‘Kapatılmış’ Maraş için şimdi gözler Nisan ayına çevrildi.
Avrupa İnsan Hakları Mahkemesi’nde “sorumlu sandalyesi”nde Türkiye oturuyor.
KKTC değil.
Ne Özersay’ı biliyorlar orada, ne de Akıncı’yı.
“KKTC”nin adı yok.
* * *
İşin aslı, sorumluluk gerçekten de Türkiye’de duruyor.
Maraş’ı kapatan da kuşatan da kontrol eden de Türkiye’nin asker ve sivil otoriteleridir.
Başkası değil!
* * *
KV Mediterranean Tours Ltd.’in davası sürüyor.
Örnek davalardan biri bu…
Dava çok!
Avrupa İnsan Hakları Mahkemesi önünde Maraş için bekletilen 280 dosya var.
* * *
“Mart 2019’dan sonra Türkiye hükümetinin görüş dosyalaması lazımdı” diyor Avukat Metin Hakkı… Avrupa mahkemesinde Kıbrıslı Rum mülk sahibini temsil eden Kıbrıslı Türk avukatlardan biri…

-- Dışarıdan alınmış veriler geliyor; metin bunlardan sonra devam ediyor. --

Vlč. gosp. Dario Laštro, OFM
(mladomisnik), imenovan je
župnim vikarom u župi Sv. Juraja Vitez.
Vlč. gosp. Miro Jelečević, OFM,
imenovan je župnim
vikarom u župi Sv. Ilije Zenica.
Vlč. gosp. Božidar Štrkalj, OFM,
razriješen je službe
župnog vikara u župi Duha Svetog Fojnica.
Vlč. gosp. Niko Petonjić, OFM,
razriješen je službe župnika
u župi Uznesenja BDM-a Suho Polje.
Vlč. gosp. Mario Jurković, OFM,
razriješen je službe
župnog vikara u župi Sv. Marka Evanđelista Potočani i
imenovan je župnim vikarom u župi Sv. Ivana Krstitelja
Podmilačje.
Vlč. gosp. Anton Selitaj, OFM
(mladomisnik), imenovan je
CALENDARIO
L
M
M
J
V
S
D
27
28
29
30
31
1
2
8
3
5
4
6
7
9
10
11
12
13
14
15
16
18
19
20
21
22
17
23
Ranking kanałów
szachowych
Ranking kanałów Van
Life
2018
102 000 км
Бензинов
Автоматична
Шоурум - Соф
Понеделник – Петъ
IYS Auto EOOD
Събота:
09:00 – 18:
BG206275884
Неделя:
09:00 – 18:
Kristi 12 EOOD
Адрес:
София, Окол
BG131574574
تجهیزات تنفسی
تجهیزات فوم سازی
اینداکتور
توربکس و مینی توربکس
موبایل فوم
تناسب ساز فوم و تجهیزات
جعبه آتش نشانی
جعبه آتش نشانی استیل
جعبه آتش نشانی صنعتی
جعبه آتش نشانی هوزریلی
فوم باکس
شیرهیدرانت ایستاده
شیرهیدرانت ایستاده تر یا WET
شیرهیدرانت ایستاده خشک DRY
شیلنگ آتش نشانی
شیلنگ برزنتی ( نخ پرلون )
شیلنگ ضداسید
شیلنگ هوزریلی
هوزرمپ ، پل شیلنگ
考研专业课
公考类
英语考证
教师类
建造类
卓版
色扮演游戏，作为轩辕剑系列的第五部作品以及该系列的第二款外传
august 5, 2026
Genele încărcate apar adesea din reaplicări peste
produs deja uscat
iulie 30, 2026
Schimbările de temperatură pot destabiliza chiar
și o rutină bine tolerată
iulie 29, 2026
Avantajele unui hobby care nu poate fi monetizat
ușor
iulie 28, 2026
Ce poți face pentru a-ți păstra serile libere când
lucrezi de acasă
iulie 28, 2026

Türkiye hep “erteledi” görüş sunmayı…
İllaki zamana oynuyor.
Siz bakmayınız buradaki kimi siyasilerin “açılım” böbürlenmeleri ya da “yeni siyaset” avuntularına, işin aslı, dünya hukuk zemininde tam bir satranç oyunu sahneleniyor.
* * *
Peki Kıbrıslı Türkler bu oyunun neresindeler?
“Piyon” yerinde!
Yok gibiyiz.
Biz maalesef “federal bir çözümle dünyaya bağlanmayı” konuşmuyoruz artık.
Eğer çözüm yoksa “alt yönetim” olarak ya Türkiye’nin kuyruğundasın, ya da Kıbrıs Cumhuriyeti’nin…
Gerçek bu!
* * *
Garanti Anlaşması’nda çok açık bir madde var.

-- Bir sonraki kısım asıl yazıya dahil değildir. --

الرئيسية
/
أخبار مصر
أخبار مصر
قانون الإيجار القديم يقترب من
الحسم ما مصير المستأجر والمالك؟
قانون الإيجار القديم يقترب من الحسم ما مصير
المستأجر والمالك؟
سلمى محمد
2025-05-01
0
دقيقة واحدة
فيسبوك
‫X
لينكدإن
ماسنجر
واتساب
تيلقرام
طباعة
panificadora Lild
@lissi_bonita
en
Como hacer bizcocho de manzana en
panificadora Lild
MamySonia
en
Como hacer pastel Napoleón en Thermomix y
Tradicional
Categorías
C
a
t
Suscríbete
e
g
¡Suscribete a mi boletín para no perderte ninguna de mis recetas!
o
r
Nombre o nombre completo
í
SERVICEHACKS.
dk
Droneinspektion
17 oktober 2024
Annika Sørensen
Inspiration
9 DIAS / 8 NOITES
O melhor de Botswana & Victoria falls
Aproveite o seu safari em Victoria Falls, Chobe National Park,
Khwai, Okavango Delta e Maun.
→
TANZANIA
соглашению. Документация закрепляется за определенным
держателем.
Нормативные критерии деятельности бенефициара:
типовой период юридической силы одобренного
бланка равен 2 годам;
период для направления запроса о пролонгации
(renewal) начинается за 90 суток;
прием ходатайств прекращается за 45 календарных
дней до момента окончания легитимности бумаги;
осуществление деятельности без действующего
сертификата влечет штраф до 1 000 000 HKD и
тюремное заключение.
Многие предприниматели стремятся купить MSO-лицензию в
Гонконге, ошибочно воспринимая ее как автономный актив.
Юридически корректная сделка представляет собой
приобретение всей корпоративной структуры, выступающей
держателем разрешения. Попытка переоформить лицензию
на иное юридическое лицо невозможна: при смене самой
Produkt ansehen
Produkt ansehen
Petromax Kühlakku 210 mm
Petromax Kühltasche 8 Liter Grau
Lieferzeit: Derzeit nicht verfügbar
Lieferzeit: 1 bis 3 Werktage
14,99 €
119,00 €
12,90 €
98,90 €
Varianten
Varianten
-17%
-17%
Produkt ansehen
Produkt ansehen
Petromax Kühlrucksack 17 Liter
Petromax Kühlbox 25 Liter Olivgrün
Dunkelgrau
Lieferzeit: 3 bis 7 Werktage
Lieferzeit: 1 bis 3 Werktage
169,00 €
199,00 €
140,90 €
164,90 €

“Yunanistan, İngiltere ve Türkiye, Kıbrıs Cumhuriyeti’nin diğer herhangi bir devlet ile gerek birleşmesini, gerekse Ada’nın taksimini doğrudan doğruya veya dolaylı olarak gerçekleştirmeye yardım ve teşvik edici bir amacı olan tüm hareketleri kendi yetki ve ilgileri oranında önlemeyi üstlenirler.”
Oysa…
Türkiye de…
Yunanistan da…
İngiltere de bu maddeyi çiğniyor.
Adanın taksimini yani bölünmesini teşvik edecek ne kadar adım varsa, bırakınız önlemeyi, teşvik ediyorlar tam aksine…
* * *
Hani son dönemde bir “ilhak” tartışması var ya, aslında, haklı bir korkuyu besliyor.
Ama yanlış yerden…
Tüm bu aktörler Kıbrıs sorununun barışçıl çözümü için ikna edilemezse eğer…
Çözüm olmazsa…
Diplomasi başarılmazsa…
Asıl o zaman değil mi “adı konmamış” ilhak!